The monkeys are beautiful.

They are also just a little silly. Old King Louis wears a toothy grin, Isabella huddles above the fray on a branch, Igraine's little one wraps his prehensile tail about mom's tail for security. Each displays a wealth of small and pleasing detail, and begs to be stroked. I am pleased to hear that the artist has "a few more monkeys up her sleeve." I wish there had been more in this exhibition. These newest creatures are so beautifully fashioned that the much older animal heads exhibited in the gallery's front window seem clumsy by comparison -- and unnecessary, except to enhance the total number of sculptures in the gallery. This exhibition proves Reese's fine evolution as a sculptor, but also emphasizes the meandering path she's chosen professionally. Her sculpture production is limited as a result of the hours she spends overseeing Cera-Mix, the company she's created to produce the ceramic plates, platters, and tiles that she designs. Making sculpture, a particularly time-consuming enterprise, clearly does not receive the bulk of her attention.

Three gloriously patterned and brightly colored Cera-Mix tile columns complete the show, along with two green plants which attempt to create a jungle-like environment for the monkeys atop their pedestals. Perhaps if the gallery walls had been painted a deep color and more dramatic lighting had been provided, these creatures might have appeared as if they too were stranded on an island of their own. Missed opportunity. Potential collectors need not worry, however, that the monkeys require excessive care and feeding (or lighting). Reese's newest sculptures can be displayed indoors or out.

"Byzantium" and "New World" by Judy Jensen

Judy Jensen presents a huge body of work created over three years time. She is a fine painter whose often complex, always mysterious images are applied on the back of shaped or rectilinear pieces of glass. She works in reverse, layering acrylic paint, oil pastel smudges, and gold or metal leaf. Then she sprays the paint with black enamel to seal it. Her images push forward against the "right" side of the glass, appearing to fuse with the smooth surface. The viewer sees but has no access to Jensen's flora and fauna, virgins and vixens, and celestial bodies, all rendered with painterly aplomb. The artist draws not quite as well as she paints, but there are no serious distractions from the expert application of her brush strokes.

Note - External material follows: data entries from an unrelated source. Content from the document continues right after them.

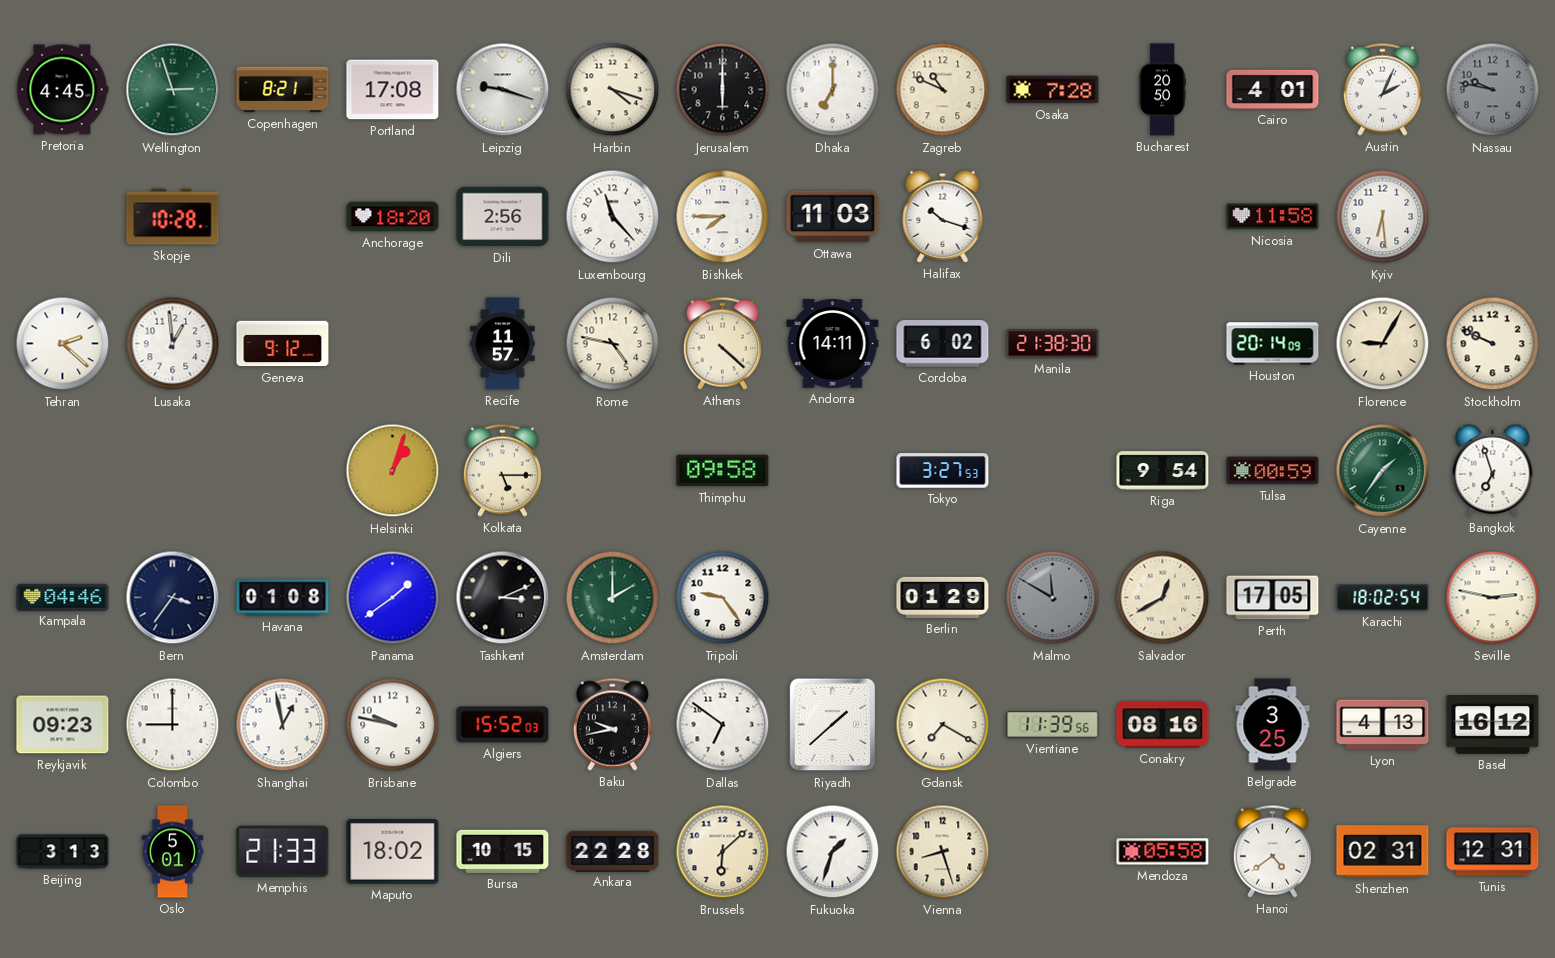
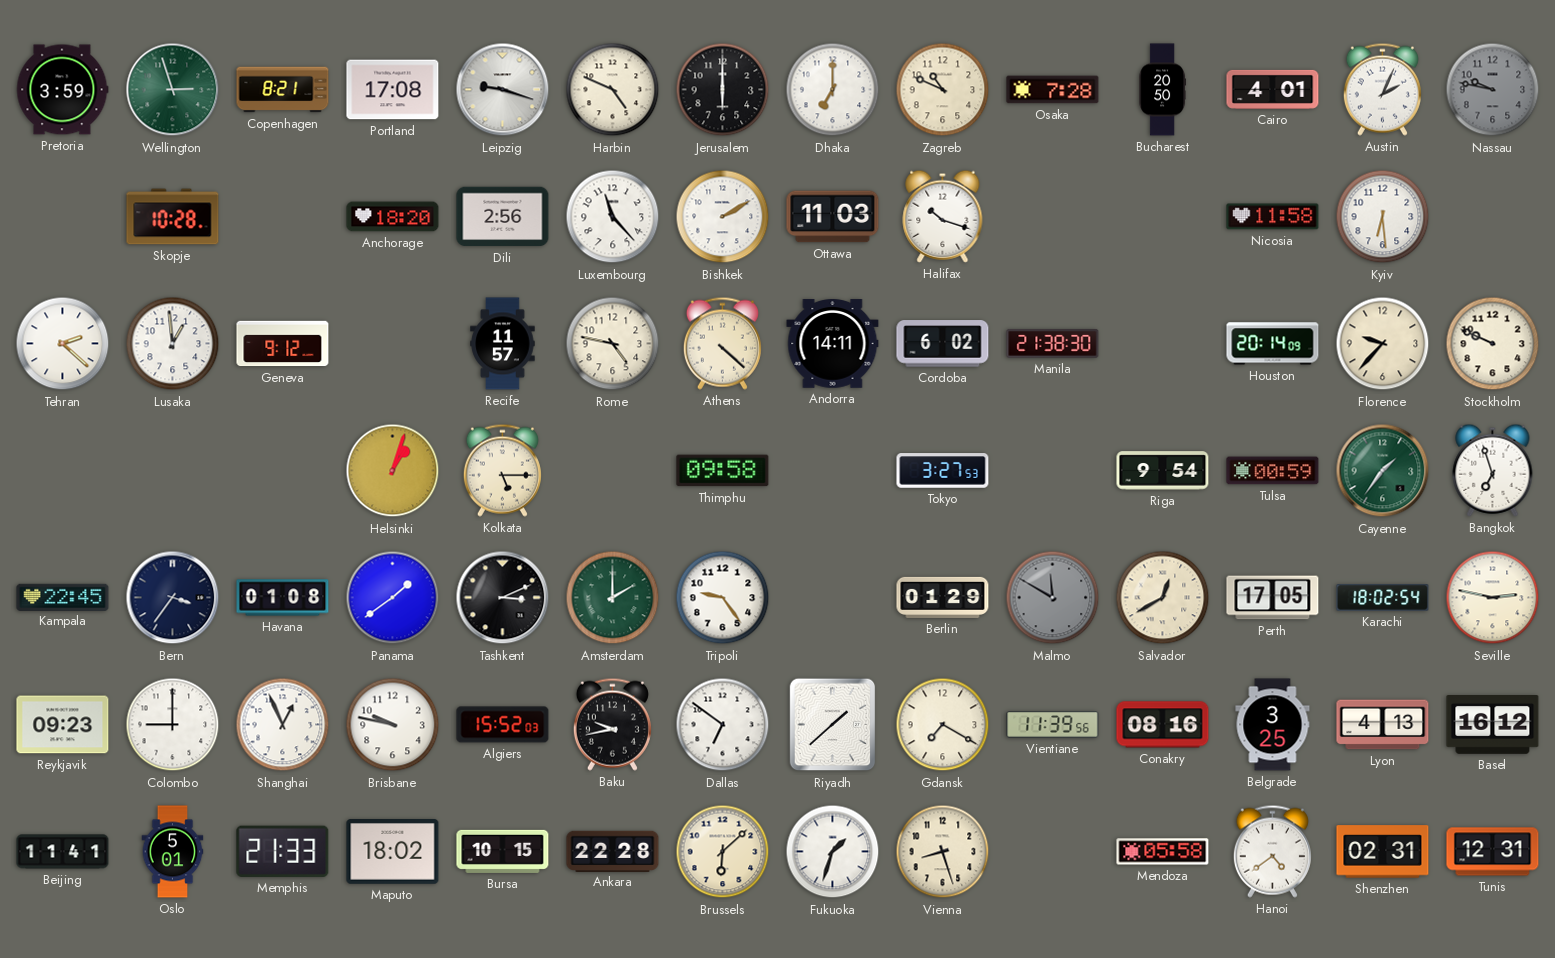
Pretoria: 4:45 -> 3:59
Harbin: 4:18 -> 4:49
Bishkek: 7:45 -> 2:10
Florence: 9:05 -> 9:37
Kampala: 04:46 -> 22:45
Shanghai: 12:58 -> 12:56
Beijing: 3:13 -> 11:41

In the front gallery, Jensen's shaped constructions loom large on the wall. Sometimes they seem to elbow one another in this exhibition like too many children in the back seat of a Suburban. They are most effective engaged one on one, in a more private dialogue. Paradise -- a stack of lava rocks with a single sexy red anthurium draped on top -- won my attention immediately. Like the artist, I've traveled to Hawaii and fallen in love with the flowers, birds, black sand beaches, and the islands themselves, still growing beneath the ocean. One of the most lovely images in the show is a picture postcard that leans against this stack of rocks. On it, Jensen has painted exotic birds and plants. Another postcard, this one featuring a seashell, perches on top of the rocks. Near Paradise, Jensen's work called Gardens calls for attention, too. It is shaped like a pitchfork with two small pictures mounted on its tines. The luminous colors in this and every other work, small or large, appear more as colored light than pigment.

Jensen says, "I've painted on paper and wood -- just a few pictures on canvas -- since I was a child." A brief flirtation with making leaded glass windows resulted in the artist's applying paint to glass in order to achieve a certain color, to detail an image. Then she "dropped the leading" and perfected the technique she currently employs in works both large and small. A long row of small rectangular paintings with ornate picture frames presents an overview of Jensen's imagery and technique. The viewer peers into each one as if it was a peep hole into a wild and magical world lying just beyond the wall.


"Wild Life" will be exhibited at Lyons Matrix Gallery through May 24.